Despite the foregoing, the present disclosure also contemplates examples in which users selectively block the use of, or access to, personal information data. That is, the present disclosure contemplates that hardware and/or software elements can be provided to prevent or block access to such personal information data. For example, the present technology can be configured to allow users to select to “opt in” or “opt out” of participation in the collection of personal information data during registration for services or anytime thereafter. In another example, users can select not to enable recording of personal information data in a specific application (e.g., first application and/or second application). In addition to providing “opt in” and “opt out” options, the present disclosure contemplates providing notifications relating to the access or use of personal information. For instance, a user may be notified upon initiating collection that their personal information data will be accessed and then reminded again just before personal information data is accessed by the device(s).
Moreover, it is the intent of the present disclosure that personal information data should be managed and handled in a way to minimize risks of unintentional or unauthorized access or use. Risk can be minimized by limiting the collection of data and deleting data once it is no longer needed. In addition, and when applicable, including in certain health related applications, data de-identification can be used to protect a user's privacy. De-identification may be facilitated, when appropriate, by removing specific identifiers (e.g., date of birth, etc.), controlling the amount or specificity of data stored (e.g., collecting location data a city level rather than at an address level), controlling how data is stored (e.g., aggregating data across users), and/or other methods.
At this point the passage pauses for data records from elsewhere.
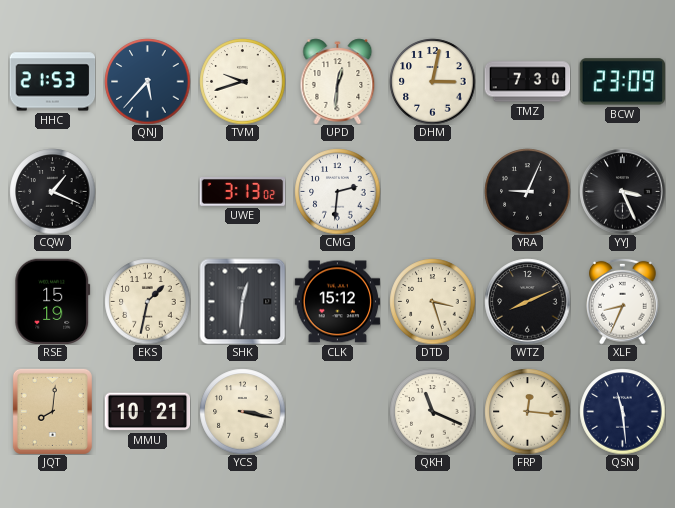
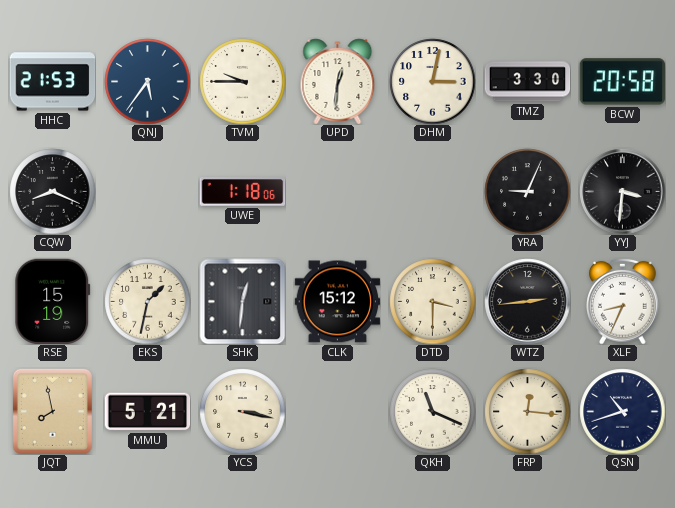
QNJ: 5:37 -> 5:36
TVM: 9:42 -> 9:45
TMZ: 7:30 -> 3:30
BCW: 23:09 -> 20:58
CQW: 1:19 -> 8:19
UWE: 3:13 -> 1:18
CMG: 2:31 -> none
YYJ: 3:26 -> 3:31
DTD: 3:27 -> 3:30
WTZ: 8:11 -> 2:44
JQT: 8:01 -> 7:58
MMU: 10:21 -> 5:21
QSN: 11:29 -> 10:42
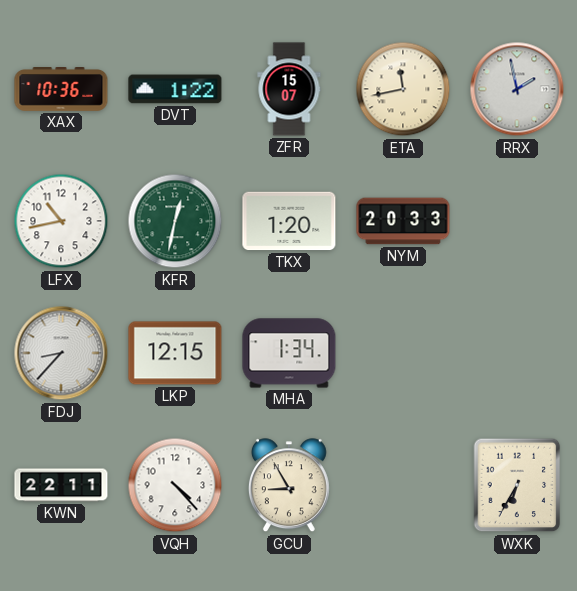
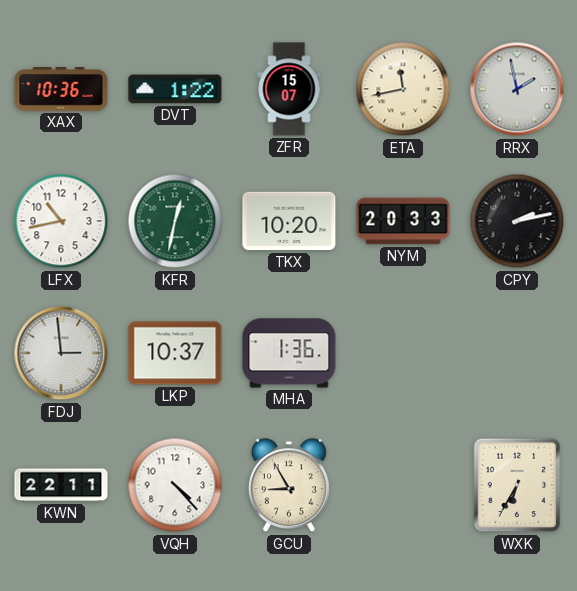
TKX: 1:20 -> 10:20
CPY: none -> 2:13
FDJ: 8:37 -> 2:59
LKP: 12:15 -> 10:37
MHA: 1:34 -> 1:36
The foregoing description, for purpose of explanation, has been described with reference to specific examples. However, the illustrative discussions above are not intended to be exhaustive or to limit the disclosure to the precise forms disclosed. Many modifications and variations are possible in view of the above teachings. The examples were chosen and described in order to best explain the principles of the disclosure and its practical applications, to thereby enable others skilled in the art to best use the disclosure and various described examples with various modifications as are suited to the particular use contemplated.